[Opening Recorded data section]
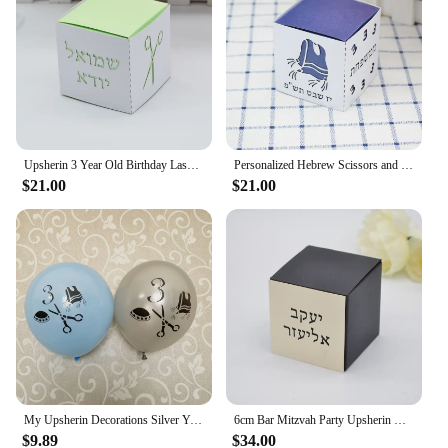
Upsherin 3 Year Old Birthday Laser Cut Custom Hebrew Bar Mitzvah Jewish Gift Box
Personalized Hebrew Scissors and Tzitzit Combined Square Upsherin Favour Boxes Laser Cut for Jewish 3 Year Party Decorations
$21.00
$21.00
My Upsherin Decorations Silver Yarmulka Tzitzis Scissor Balloons Judaism Boy Age 3 Years Birth First Haircut Halaka Party Decor
6cm Bar Mitzvah Party Upsherin Box with Laser Cut Custom Hebrew Tag for Jewish Decoration
$9.89
$34.00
[Closing Recorded data section]
• [Your goal]: Every line from the one that holds "My Upsherin Decorations" to the end of the data above should be given again exactly, with that line and the last one both kept.

• [Response to this exercise]:
My Upsherin Decorations Silver Yarmulka Tzitzis Scissor Balloons Judaism Boy Age 3 Years Birth First Haircut Halaka Party Decor
6cm Bar Mitzvah Party Upsherin Box with Laser Cut Custom Hebrew Tag for Jewish Decoration
$9.89
$34.00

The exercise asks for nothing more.